Although several studies have demonstrated important roles of MyD88 in T cells, little is known about their potential function in GVHD and/or GVL effect. Furthermore, how donor-type T-cell differentiation could be regulated by MyD88 in the setting of allo-SCT remains unclear. Herein, we demonstrate that the absence of MyD88 in donor T cell diminishes the GVL effect without attenuating the acute GVHD (aGVHD) severity following experimental allo-SCT. Alloreactive effector/memory T-cell differentiation was more greatly enhanced in the aGVHD hosts with MyD88-deficient T cells, but in the GVL setting, MyD88 deficiency in donor T cells contributed to regulatory T cell (Treg) and TH2 differentiation, but not to TH1 differentiation. Thus, our findings reveal a novel mechanism for dissociation between the aGVHD and GVL effect according to the innate adaptor MyD88 of donor T cell.

Mice

Female C57BL/6 (B6, H-2^b), B6.Ly-5a (CD45.1⁺), and B6D2F1 (F1, H-2^b/d) mice (8- to 12-week old) were purchased from Japan SLC Inc. (Japan). MyD88 deficient (MyD88KO, H-2^b) mice were generated by Kawai et al. (1999) and had been back-crossed >10 generations onto the C57BL/6J strain.
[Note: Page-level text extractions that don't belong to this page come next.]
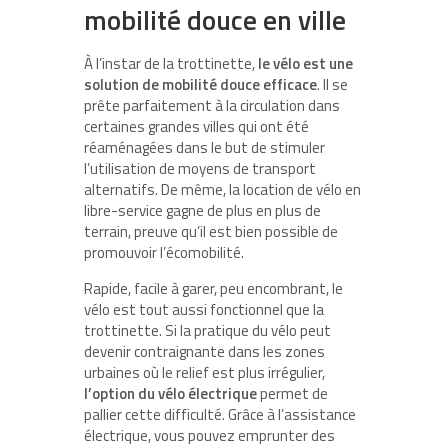
mobilité douce en ville
À l’instar de la trottinette,
le vélo est une
solution de mobilité douce efficace
. Il se
prête parfaitement à la circulation dans
certaines grandes villes qui ont été
réaménagées dans le but de stimuler
l’utilisation de moyens de transport
alternatifs. De même, la location de vélo en
libre-service gagne de plus en plus de
terrain, preuve qu’il est bien possible de
promouvoir l’écomobilité.
Rapide, facile à garer, peu encombrant, le
vélo est tout aussi fonctionnel que la
trottinette. Si la pratique du vélo peut
devenir contraignante dans les zones
urbaines où le relief est plus irrégulier,
l’option du vélo électrique
permet de
pallier cette difficulté. Grâce à l’assistance
électrique, vous pouvez emprunter des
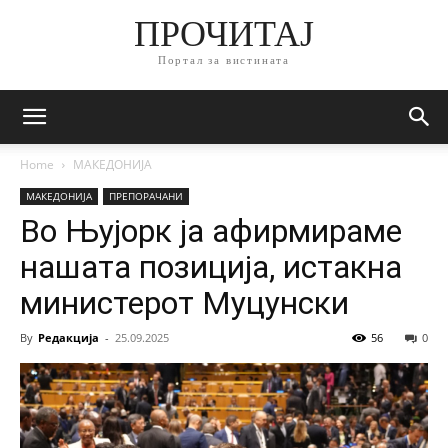
ПРОЧИТАЈ
Портал за вистината
Home
МАКЕДОНИЈА
МАКЕДОНИЈА
ПРЕПОРАЧАНИ
Во Њујорк ја афирмираме
нашата позиција, истакна
министерот Муцунски
By
Редакција
-
25.09.2025
56
0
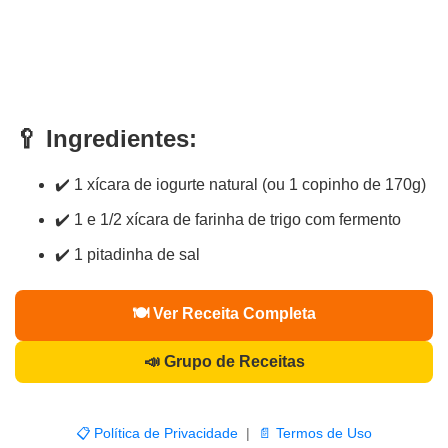
🥄 Ingredientes:
✔️ 1 xícara de iogurte natural (ou 1 copinho de 170g)
✔️ 1 e 1/2 xícara de farinha de trigo com fermento
✔️ 1 pitadinha de sal
🍽️ Ver Receita Completa
📣 Grupo de Receitas
📋 Política de Privacidade
|
📄 Termos de Uso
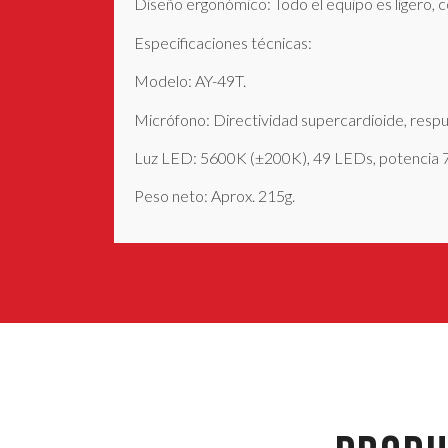
Diseño ergonómico: Todo el equipo es ligero, 
Especificaciones técnicas:
Modelo: AY-49T.
Micrófono: Directividad supercardioide, res
Luz LED: 5600K (±200K), 49 LEDs, potencia 
Peso neto: Aprox. 215g.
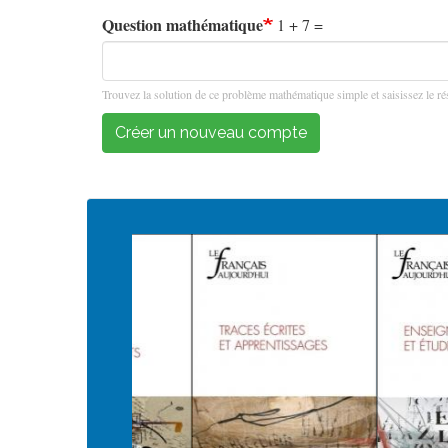
Question mathématique
1 + 7 =
Trouvez la solution de ce problème mathématique simple et saisissez le rés
Créer un nouveau compte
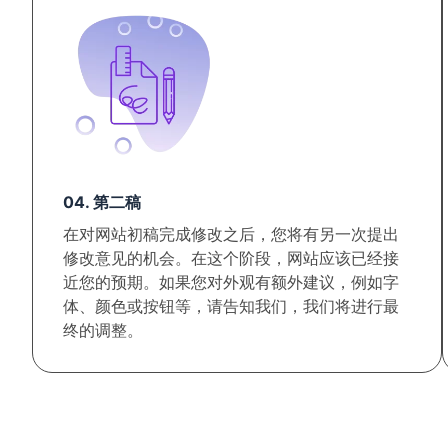
04. 第二稿
在对网站初稿完成修改之后，您将有另一次提出
修改意见的机会。在这个阶段，网站应该已经接
近您的预期。如果您对外观有额外建议，例如字
体、颜色或按钮等，请告知我们，我们将进行最
终的调整。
Experimental allo-SCT and tumor cell inoculation

Mice underwent transplantation using a standard protocol described previously (Lim et al., 2011; Min et al., 2004). Briefly, B6D2F1 (F1) recipients received T-cell depleted bone marrow (TCD BM) cells (5 × 10⁶) plus 1 × 10⁶ purified T cells from allogeneic C57BL/6 (B6) mice after total body irradiation (TBI) with 900, 1,100 or 1,300 cGy. B6.Ly-5a (CD45.1⁺) mice were used to identify donor T cells in various organs. The degree of systemic GVHD was assessed using a scoring system that incorporates five clinical parameters: weight loss, posture (hunching), activity, fur texture and skin integrity (Cooke et al., 1998). A subcutaneous (s.c.) injection of 1 × 10⁶ cells of P815 (H-2^d) mastocytoma or L1210 cells into a flank of F1 mice on day 1 induced locally invasive, fast growing tumors. Tumor size measurements were made every 3 or 4 days after s.c. tumor inoculation by measuring largest orthogonal diameters with a caliper, and were recorded as tumor volumes (mm³). Some mice concurrently received 3 × 10³ cells of P815 intravenously (i.v.) and leukemic death was defined by death with occurrence of either macroscopic tumor nodules in liver or spleen or hind leg paralysis.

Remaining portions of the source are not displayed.